**DIRECTIONS:**
Nothing in the entries may change when you repeat them, and no images may appear.

**DATA TO EXAMINE:**
-*-

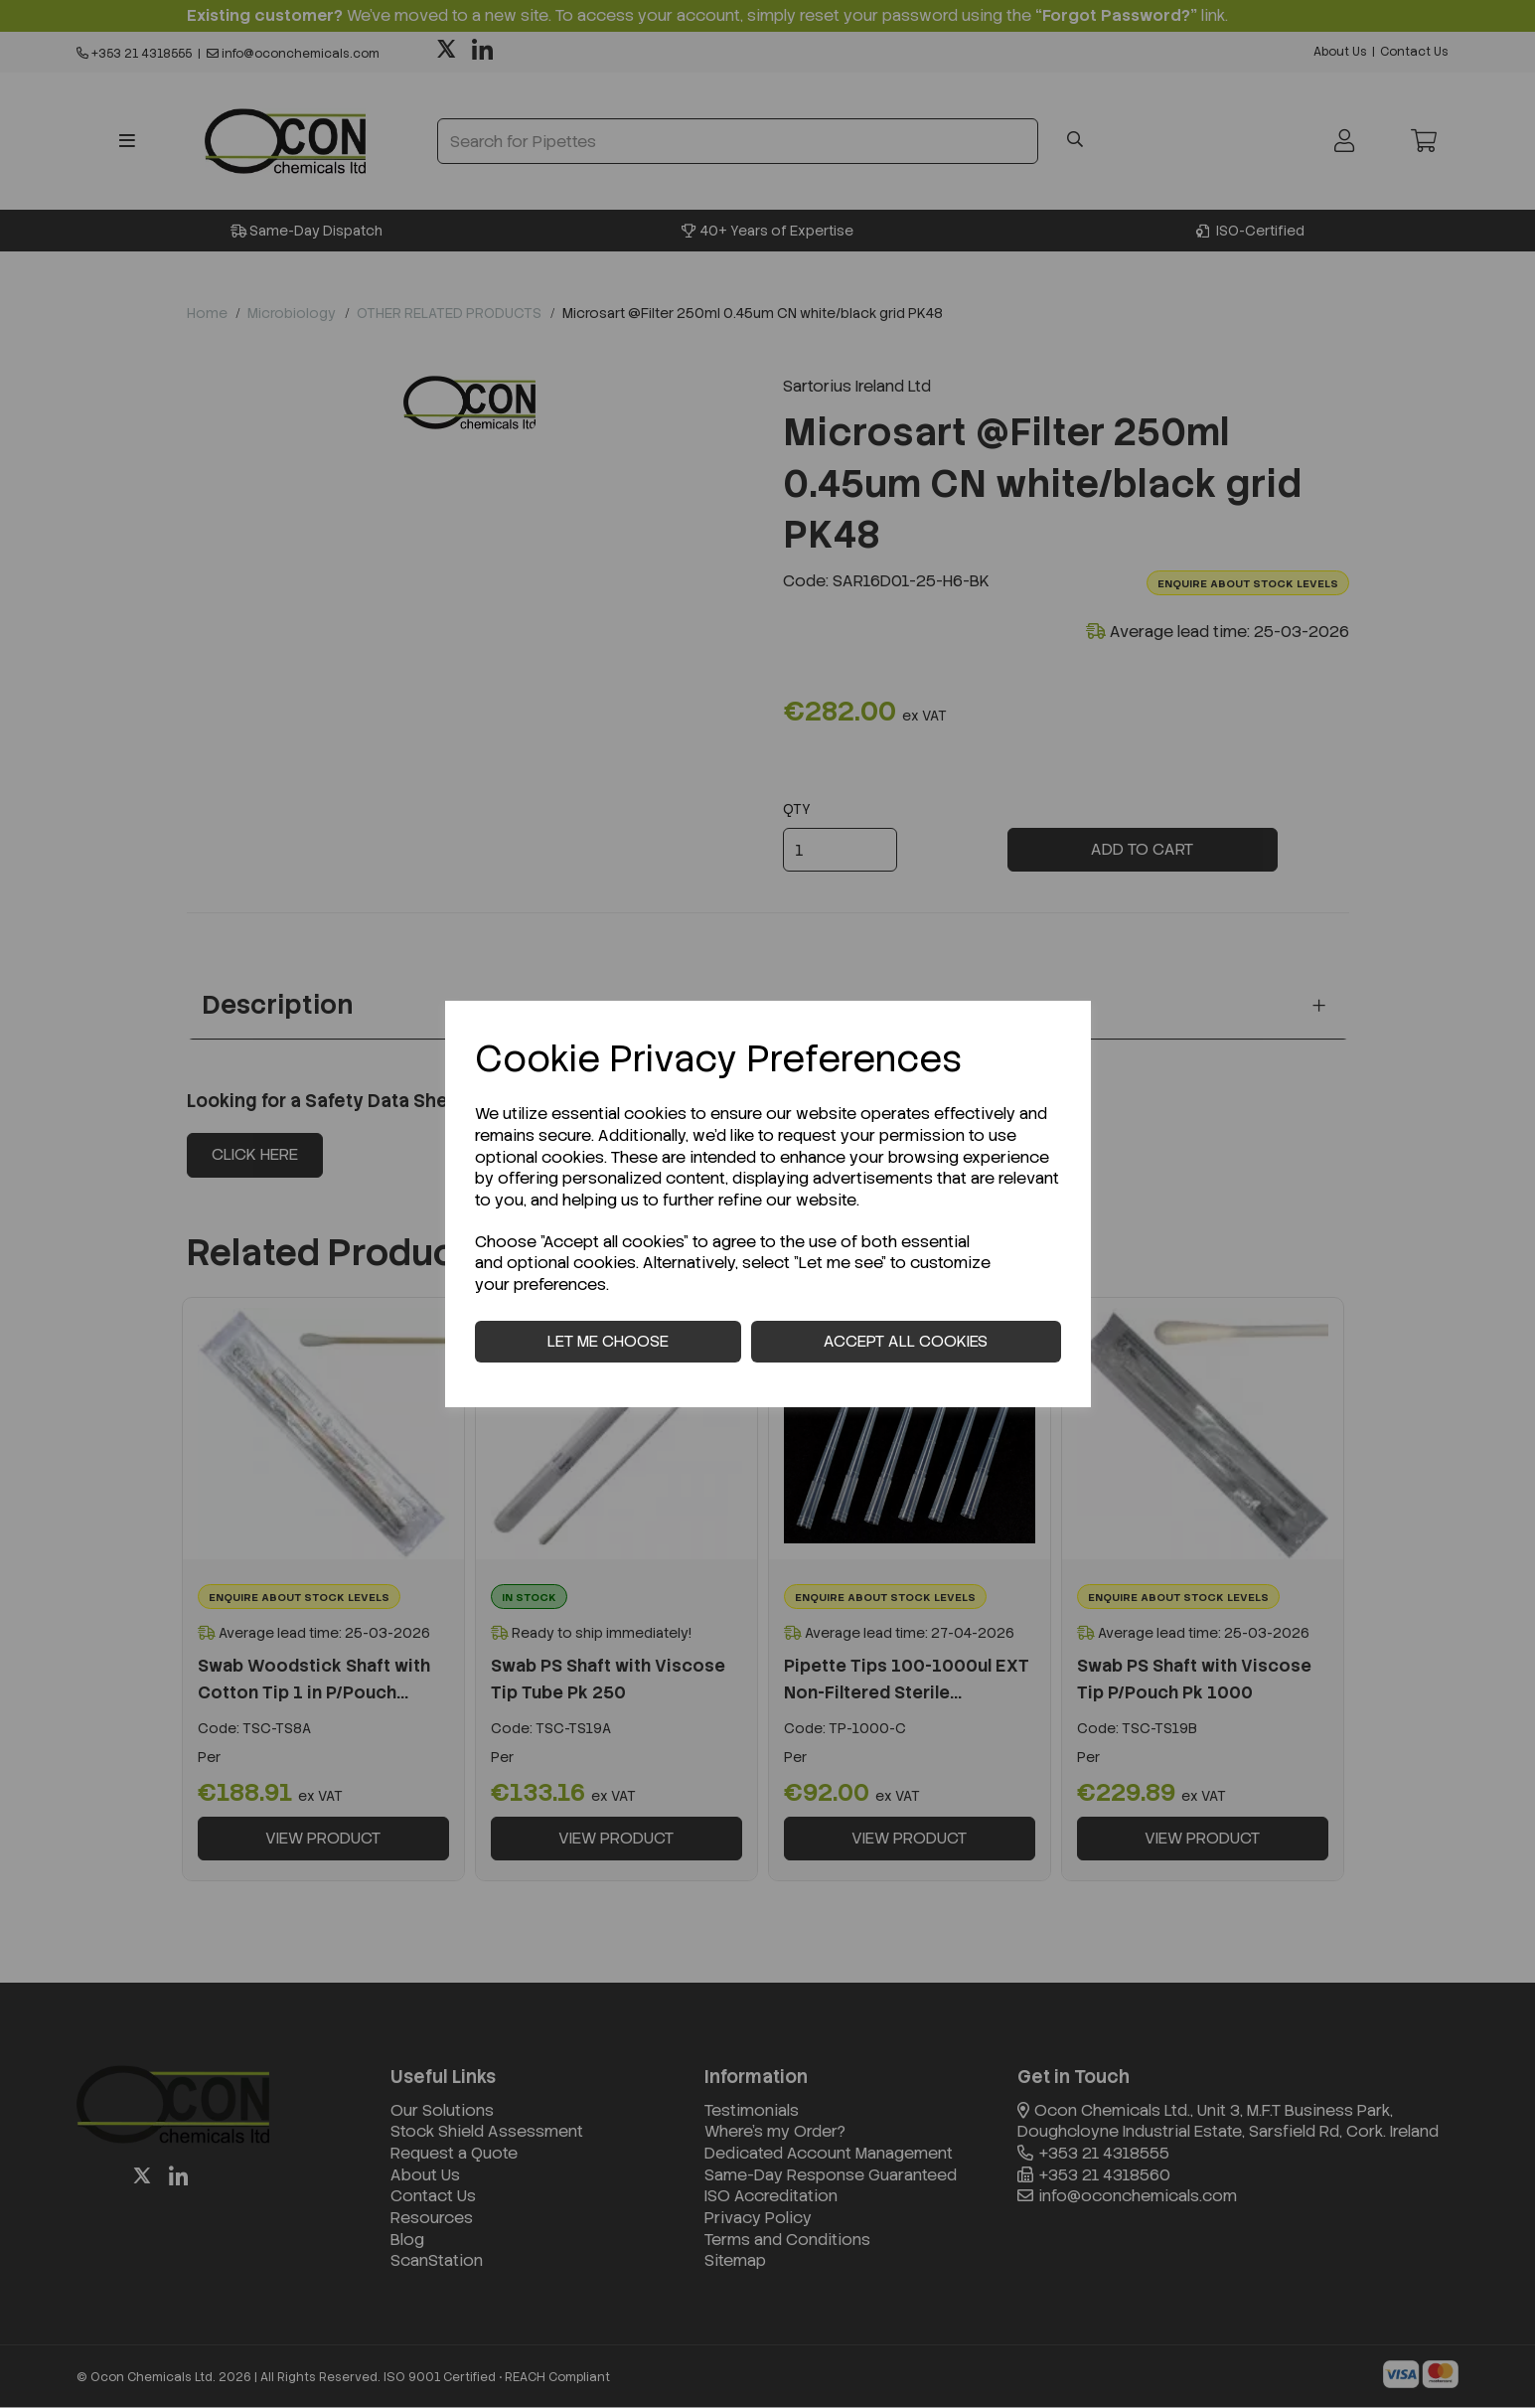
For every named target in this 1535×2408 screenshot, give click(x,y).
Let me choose (608, 1341)
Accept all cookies (906, 1341)
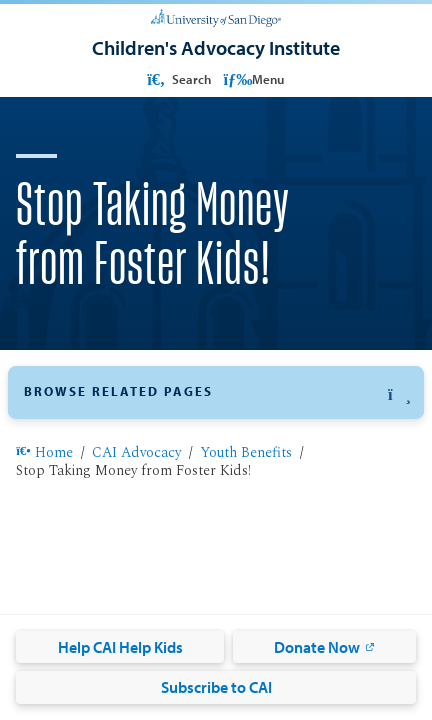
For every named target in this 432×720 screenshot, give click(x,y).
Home (44, 454)
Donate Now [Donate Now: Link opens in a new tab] (317, 647)
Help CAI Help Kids (120, 647)
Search (177, 79)
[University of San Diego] (216, 16)
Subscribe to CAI (216, 687)
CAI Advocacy (136, 454)
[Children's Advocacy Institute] (216, 48)
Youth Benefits (246, 454)
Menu (254, 79)
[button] (216, 392)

-*-

**RESPONSE BOX:**
For every named target in this 1535×2408 screenshot, give click(x,y).
Let me choose (608, 1341)
Accept all cookies (906, 1341)
For every named target in this 432×720 screenshot, give click(x,y).
Home (44, 454)
Donate Now [Donate Now: Link opens in a new tab] (317, 647)
Help CAI Help Kids (120, 647)
Search (177, 79)
[University of San Diego] (216, 16)
Subscribe to CAI (216, 687)
CAI Advocacy (136, 454)
[Children's Advocacy Institute] (216, 48)
Youth Benefits (246, 454)
Menu (254, 79)
[button] (216, 392)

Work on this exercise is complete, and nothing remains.